From the first line to the last, reproduce the records below exactly, omitting any picture.

(Page images and extracted text)
[Start of section]

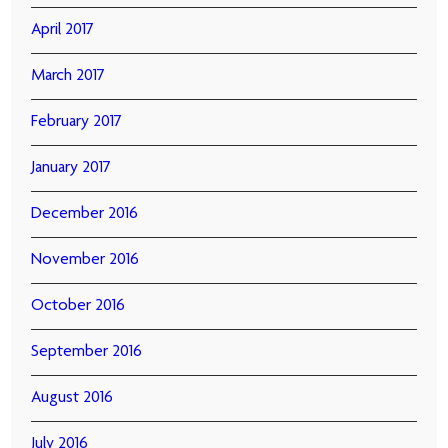
April 2017
March 2017
February 2017
January 2017
December 2016
November 2016
October 2016
September 2016
August 2016
July 2016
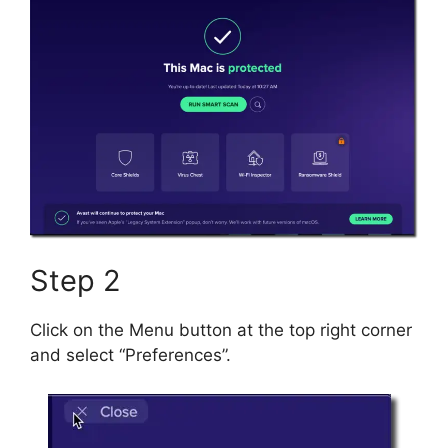
Step 2
Click on the Menu button at the top right corner
and select “Preferences”.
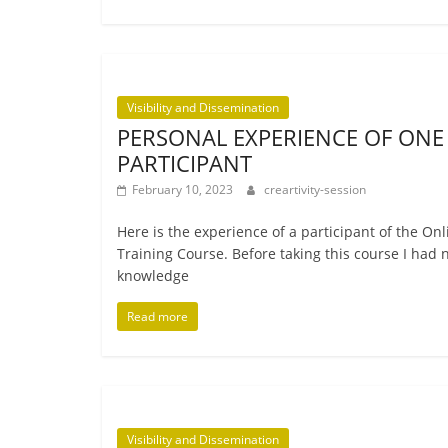
Visibility and Dissemination
PERSONAL EXPERIENCE OF ONE
PARTICIPANT
February 10, 2023
creartivity-session
Here is the exper­i­ence of a par­ti­cipant of the On
Training Course. Before tak­ing this course I had 
knowledge
Read more
Visibility and Dissemination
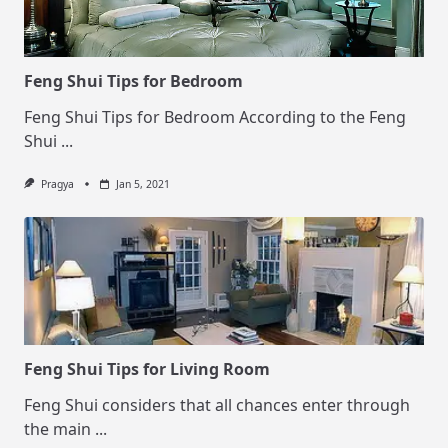
Feng Shui Tips for Bedroom
Feng Shui Tips for Bedroom According to the Feng
Shui
...
Pragya
Jan 5, 2021
Feng Shui Tips for Living Room
Feng Shui considers that all chances enter through
the main
...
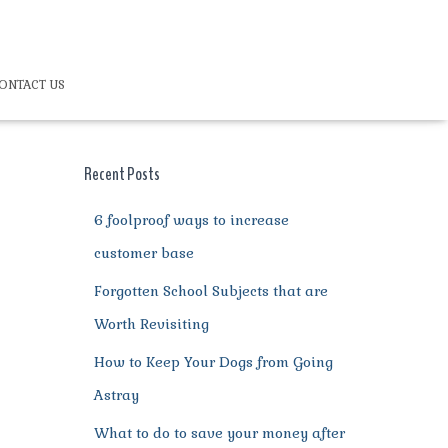
ONTACT US
Recent Posts
6 foolproof ways to increase
customer base
Forgotten School Subjects that are
Worth Revisiting
How to Keep Your Dogs from Going
Astray
What to do to save your money after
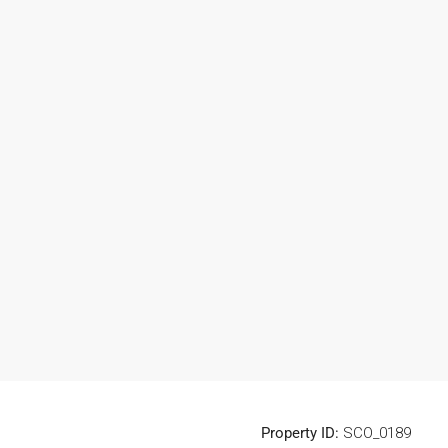
Property ID:
SCO_0189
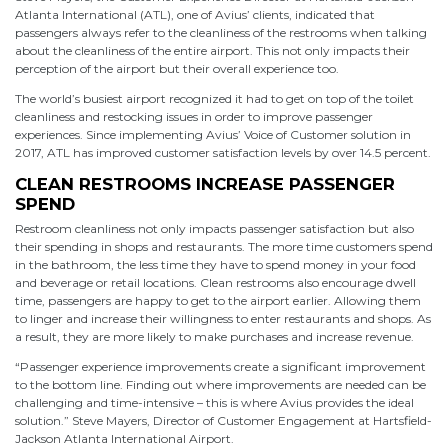
Atlanta International (ATL), one of Avius’ clients, indicated that
passengers always refer to the cleanliness of the restrooms when talking
about the cleanliness of the entire airport. This not only impacts their
perception of the airport but their overall experience too.
The world’s busiest airport recognized it had to get on top of the toilet
cleanliness and restocking issues in order to improve passenger
experiences. Since implementing Avius’ Voice of Customer solution in
2017, ATL has improved customer satisfaction levels by over 14.5 percent.
CLEAN RESTROOMS INCREASE PASSENGER
SPEND
Restroom cleanliness not only impacts passenger satisfaction but also
their spending in shops and restaurants. The more time customers spend
in the bathroom, the less time they have to spend money in your food
and beverage or retail locations. Clean restrooms also encourage dwell
time, passengers are happy to get to the airport earlier. Allowing them
to linger and increase their willingness to enter restaurants and shops. As
a result, they are more likely to make purchases and increase revenue.
“Passenger experience improvements create a significant improvement
to the bottom line. Finding out where improvements are needed can be
challenging and time-intensive – this is where Avius provides the ideal
solution.” Steve Mayers, Director of Customer Engagement at Hartsfield-
Jackson Atlanta International Airport.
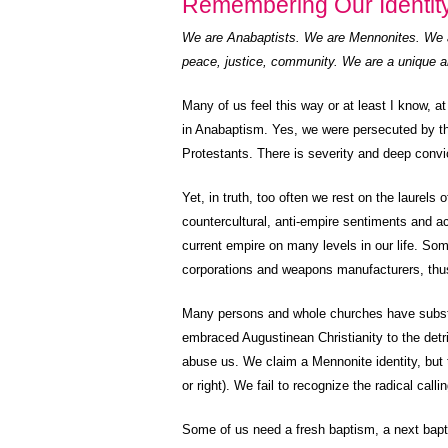
Remembering Our Identit
We are Anabaptists. We are Mennonites. We a
peace, justice, community. We are a unique a
Many of us feel this way or at least I know, a
in Anabaptism. Yes, we were persecuted by th
Protestants. There is severity and deep convic
Yet, in truth, too often we rest on the laurels
countercultural, anti-empire sentiments and ac
current empire on many levels in our life. Som
corporations and weapons manufacturers, thus
Many persons and whole churches have substit
embraced Augustinean Christianity to the de
abuse us. We claim a Mennonite identity, but t
or right). We fail to recognize the radical calli
Some of us need a fresh baptism, a next bapt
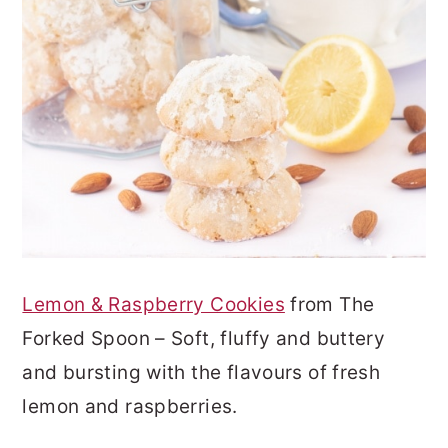
Lemon & Raspberry Cookies
from The
Forked Spoon – Soft, fluffy and buttery
and bursting with the flavours of fresh
lemon and raspberries.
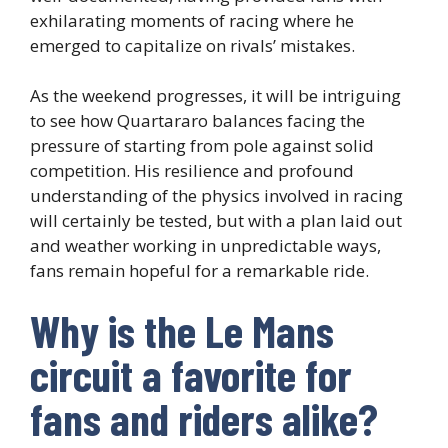
exhilarating moments of racing where he
emerged to capitalize on rivals’ mistakes.
As the weekend progresses, it will be intriguing
to see how Quartararo balances facing the
pressure of starting from pole against solid
competition. His resilience and profound
understanding of the physics involved in racing
will certainly be tested, but with a plan laid out
and weather working in unpredictable ways,
fans remain hopeful for a remarkable ride.
Why is the Le Mans
circuit a favorite for
fans and riders alike?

[End of section]

== Exercise response ==
April 2017
March 2017
February 2017
January 2017
December 2016
November 2016
October 2016
September 2016
August 2016
July 2016
Step 2
Click on the Menu button at the top right corner
and select “Preferences”.
Visibility and Dissemination
PERSONAL EXPERIENCE OF ONE
PARTICIPANT
February 10, 2023
creartivity-session
Here is the exper­i­ence of a par­ti­cipant of the On
Training Course. Before tak­ing this course I had 
knowledge
Read more
Visibility and Dissemination
Feng Shui Tips for Bedroom
Feng Shui Tips for Bedroom According to the Feng
Shui
...
Pragya
Jan 5, 2021
Feng Shui Tips for Living Room
Feng Shui considers that all chances enter through
the main
...
ONTACT US
Recent Posts
6 foolproof ways to increase
customer base
Forgotten School Subjects that are
Worth Revisiting
How to Keep Your Dogs from Going
Astray
What to do to save your money after
Property ID:
SCO_0189
Atlanta International (ATL), one of Avius’ clients, indicated that
passengers always refer to the cleanliness of the restrooms when talking
about the cleanliness of the entire airport. This not only impacts their
perception of the airport but their overall experience too.
The world’s busiest airport recognized it had to get on top of the toilet
cleanliness and restocking issues in order to improve passenger
experiences. Since implementing Avius’ Voice of Customer solution in
2017, ATL has improved customer satisfaction levels by over 14.5 percent.
CLEAN RESTROOMS INCREASE PASSENGER
SPEND
Restroom cleanliness not only impacts passenger satisfaction but also
their spending in shops and restaurants. The more time customers spend
in the bathroom, the less time they have to spend money in your food
and beverage or retail locations. Clean restrooms also encourage dwell
time, passengers are happy to get to the airport earlier. Allowing them
to linger and increase their willingness to enter restaurants and shops. As
a result, they are more likely to make purchases and increase revenue.
“Passenger experience improvements create a significant improvement
to the bottom line. Finding out where improvements are needed can be
challenging and time-intensive – this is where Avius provides the ideal
solution.” Steve Mayers, Director of Customer Engagement at Hartsfield-
Jackson Atlanta International Airport.
Remembering Our Identit
We are Anabaptists. We are Mennonites. We a
peace, justice, community. We are a unique a
Many of us feel this way or at least I know, a
in Anabaptism. Yes, we were persecuted by th
Protestants. There is severity and deep convic
Yet, in truth, too often we rest on the laurels
countercultural, anti-empire sentiments and ac
current empire on many levels in our life. Som
corporations and weapons manufacturers, thus
Many persons and whole churches have substit
embraced Augustinean Christianity to the de
abuse us. We claim a Mennonite identity, but t
or right). We fail to recognize the radical calli
Some of us need a fresh baptism, a next bapt
Lemon & Raspberry Cookies
from The
Forked Spoon – Soft, fluffy and buttery
and bursting with the flavours of fresh
lemon and raspberries.
exhilarating moments of racing where he
emerged to capitalize on rivals’ mistakes.
As the weekend progresses, it will be intriguing
to see how Quartararo balances facing the
pressure of starting from pole against solid
competition. His resilience and profound
understanding of the physics involved in racing
will certainly be tested, but with a plan laid out
and weather working in unpredictable ways,
fans remain hopeful for a remarkable ride.
Why is the Le Mans
circuit a favorite for
fans and riders alike?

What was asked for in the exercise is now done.